С розовыми на просвет лопоухими ушами.

С часто-часто дергающимися носиками.

Для кровожадности.

Собаки ведь такие, какими их воспитают хозяева. Могут переводить слепых через дорогу, а могут рвать клыками заключенных в фашистском концлагере.

А бабке Пупырко это ничего не стоит. Она однажды натурально оборвала Блинкову-младшему ухо, так что пришлось накладывать швы. А ведь Блинков-младший просто шел мимо лавочки у подъезда. Бабка Пупырко смогла дотянуться, не вставая с этой лавочки, и оборвала ему ухо. С тех пор он ходил так, чтобы бабка не могла дотянуться.

У князя Голенищева-Пупырко-младшего часто были оборваны уши. Князь Голенищев-Пупырко-старший носил бороду. Ушей из-под нее почти не было видно.

Мама говорила, что бабка Пупырко стала такая потому, что у нее была трудная жизнь. Блинков-младший не понимал, почему если у человека была трудная жизнь, он должен отравлять жизнь другим.

Факт тот, что попугайская клетка с белым кроликом была у бабки в руке, а питбультерьер выл, визжал и рыл балкон кривыми лапами.

 

Из машины показалась бабкина клюка. Князь Голенищев-Пупырко-младший однажды сообщил Блинкову-младшему по секрету, что клюка золотая. Будто бы старший князь несколько лет покупал в магазине обручальные кольца и прятал на черный день. А потом расплавил их и залил в просверленную старушечью клюку, чтобы сберечь от воров свое золото. Обворовать бабку Пупырко было невозможно. Для этого пришлось бы к ней подойти, а как подойдешь, если она сразу вцепляется в ухо?

Очень долго ничего не происходило. Из автомобильной дверцы торчали рука с клеткой и рука с клюкой, и все. Блинков-младший давно уехал бы в редакцию «Желтого экспресса», если бы не переживал за белого кролика.

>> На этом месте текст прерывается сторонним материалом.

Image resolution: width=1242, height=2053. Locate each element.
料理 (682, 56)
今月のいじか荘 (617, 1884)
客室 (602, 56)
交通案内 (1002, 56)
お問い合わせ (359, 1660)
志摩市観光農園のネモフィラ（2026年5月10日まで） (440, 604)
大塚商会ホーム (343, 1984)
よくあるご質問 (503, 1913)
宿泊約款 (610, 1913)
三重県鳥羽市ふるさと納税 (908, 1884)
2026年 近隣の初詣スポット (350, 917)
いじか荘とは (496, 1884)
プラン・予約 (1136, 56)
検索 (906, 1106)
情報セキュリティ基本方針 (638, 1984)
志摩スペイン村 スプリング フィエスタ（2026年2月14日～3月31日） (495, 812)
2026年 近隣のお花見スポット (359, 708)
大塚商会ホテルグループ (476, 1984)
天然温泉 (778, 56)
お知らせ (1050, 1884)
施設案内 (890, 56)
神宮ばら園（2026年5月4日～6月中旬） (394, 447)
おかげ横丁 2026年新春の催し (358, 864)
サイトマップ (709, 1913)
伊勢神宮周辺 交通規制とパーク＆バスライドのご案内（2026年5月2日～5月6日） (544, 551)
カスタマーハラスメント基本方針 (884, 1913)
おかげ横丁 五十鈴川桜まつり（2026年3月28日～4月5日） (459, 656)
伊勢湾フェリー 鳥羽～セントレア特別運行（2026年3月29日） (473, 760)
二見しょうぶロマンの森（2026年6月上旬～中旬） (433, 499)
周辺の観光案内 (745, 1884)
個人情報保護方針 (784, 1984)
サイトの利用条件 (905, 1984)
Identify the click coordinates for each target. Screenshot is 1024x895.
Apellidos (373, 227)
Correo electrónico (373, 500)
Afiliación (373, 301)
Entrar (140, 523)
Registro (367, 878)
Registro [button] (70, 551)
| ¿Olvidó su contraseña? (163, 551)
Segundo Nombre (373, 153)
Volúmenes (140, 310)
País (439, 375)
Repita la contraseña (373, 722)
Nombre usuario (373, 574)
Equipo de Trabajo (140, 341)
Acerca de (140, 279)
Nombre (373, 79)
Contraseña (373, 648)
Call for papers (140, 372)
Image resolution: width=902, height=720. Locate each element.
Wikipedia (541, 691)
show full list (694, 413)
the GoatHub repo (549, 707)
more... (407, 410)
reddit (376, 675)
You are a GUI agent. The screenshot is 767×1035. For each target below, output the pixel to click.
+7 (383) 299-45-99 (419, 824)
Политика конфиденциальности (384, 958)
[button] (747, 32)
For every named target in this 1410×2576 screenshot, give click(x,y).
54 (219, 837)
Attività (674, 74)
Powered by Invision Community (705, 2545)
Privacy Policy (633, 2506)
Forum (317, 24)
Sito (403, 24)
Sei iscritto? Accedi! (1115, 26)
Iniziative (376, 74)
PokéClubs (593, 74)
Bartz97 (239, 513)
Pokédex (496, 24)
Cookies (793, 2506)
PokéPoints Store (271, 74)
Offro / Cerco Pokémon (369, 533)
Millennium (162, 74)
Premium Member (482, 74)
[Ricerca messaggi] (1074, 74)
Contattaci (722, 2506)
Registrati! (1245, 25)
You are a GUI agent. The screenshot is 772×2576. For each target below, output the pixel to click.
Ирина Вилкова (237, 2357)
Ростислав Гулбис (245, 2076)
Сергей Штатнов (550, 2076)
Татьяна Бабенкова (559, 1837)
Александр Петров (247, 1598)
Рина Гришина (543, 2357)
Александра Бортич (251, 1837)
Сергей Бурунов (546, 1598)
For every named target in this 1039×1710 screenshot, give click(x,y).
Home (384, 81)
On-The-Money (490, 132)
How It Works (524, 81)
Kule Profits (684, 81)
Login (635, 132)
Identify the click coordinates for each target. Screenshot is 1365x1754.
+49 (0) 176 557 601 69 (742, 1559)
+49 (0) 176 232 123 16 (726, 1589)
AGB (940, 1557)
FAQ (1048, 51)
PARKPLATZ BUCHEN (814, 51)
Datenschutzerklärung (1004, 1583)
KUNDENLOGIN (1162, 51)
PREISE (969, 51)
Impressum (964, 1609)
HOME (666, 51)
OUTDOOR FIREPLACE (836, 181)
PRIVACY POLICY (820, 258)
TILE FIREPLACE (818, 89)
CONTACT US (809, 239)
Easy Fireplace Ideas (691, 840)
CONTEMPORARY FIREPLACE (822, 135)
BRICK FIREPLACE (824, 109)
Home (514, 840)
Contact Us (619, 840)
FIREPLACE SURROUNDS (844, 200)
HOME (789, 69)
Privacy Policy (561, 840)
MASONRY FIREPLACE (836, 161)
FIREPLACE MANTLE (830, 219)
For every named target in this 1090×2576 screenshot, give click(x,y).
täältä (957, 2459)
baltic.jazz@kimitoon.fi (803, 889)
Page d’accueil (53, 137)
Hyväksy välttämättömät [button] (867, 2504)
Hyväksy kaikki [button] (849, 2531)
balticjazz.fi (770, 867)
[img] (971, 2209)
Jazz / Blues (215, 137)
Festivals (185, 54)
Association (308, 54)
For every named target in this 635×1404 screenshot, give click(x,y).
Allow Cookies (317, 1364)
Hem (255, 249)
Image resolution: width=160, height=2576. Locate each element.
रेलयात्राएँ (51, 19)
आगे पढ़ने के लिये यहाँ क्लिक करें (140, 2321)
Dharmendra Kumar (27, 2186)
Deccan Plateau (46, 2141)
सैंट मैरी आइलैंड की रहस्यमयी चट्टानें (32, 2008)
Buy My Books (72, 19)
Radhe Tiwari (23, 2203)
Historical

Потом «Волга» стала опрокидываться. Левые колеса, и переднее и заднее, оторвались от асфальта, как будто их приподняли домкратом, правые совсем спрятались, машина пошла, пошла заваливаться. И тогда между клюкой и клеткой появилась нога. И вторая нога. Ноги повисели в воздухе и встали на тротуар. Машина немного выровнялась.

— Помогитя, — трубно скомандовала бабка Пупырко. Она застряла.

Презирая себя за мягкость, Блинков-младший кинулся на помощь.

— Отойди, шпана, — последовал приказ.

— Иди-иди, — сказал князь Голенищев-Пупырко-младший. — Дело семейное, сами разберемся.

 

Вышел из подъезда старший князь, и началось семейное дело.

Бабка Пупырко не первый раз ездила в машине и, конечно, знала, что выходить нужно боком, встав сначала на одну ногу. Но ей хотелось встать сразу на обе и выйти прямо. Сыну и внуку было просто нечего возразить на это желание старейшины семейства. Она их не слушала.

— Тянитя, — приказывала бабка Пупырко, протягивая князьям руку с клеткой и руку с клюкой. Князья тянули. Бабка привставала и упиралась головой в потолок машины. Тогда она говорила:

— Бросайтя.

Бросали. Бабка Пупырко говорила:

— Ох, грехи мои тяжкия! Тянитя.

Князья тянули, потея. Бабка Пупырко была огромна. Казалось, что она забралась в автомобиль девочкой и всю свою трудную жизнь провела там, питаясь белым хлебом и дрожжами, пока не вросла в него, как устрица в раковину. Старший князь, наверное, сам поражался тому, что не так давно смог усадить ее в машину без помощи фокусника или на худой конец регулярных частей Российской армии.

В минуты отдыха старший князь влезал на переднее сиденье и показывал бабке Пупырко, как надо выходить.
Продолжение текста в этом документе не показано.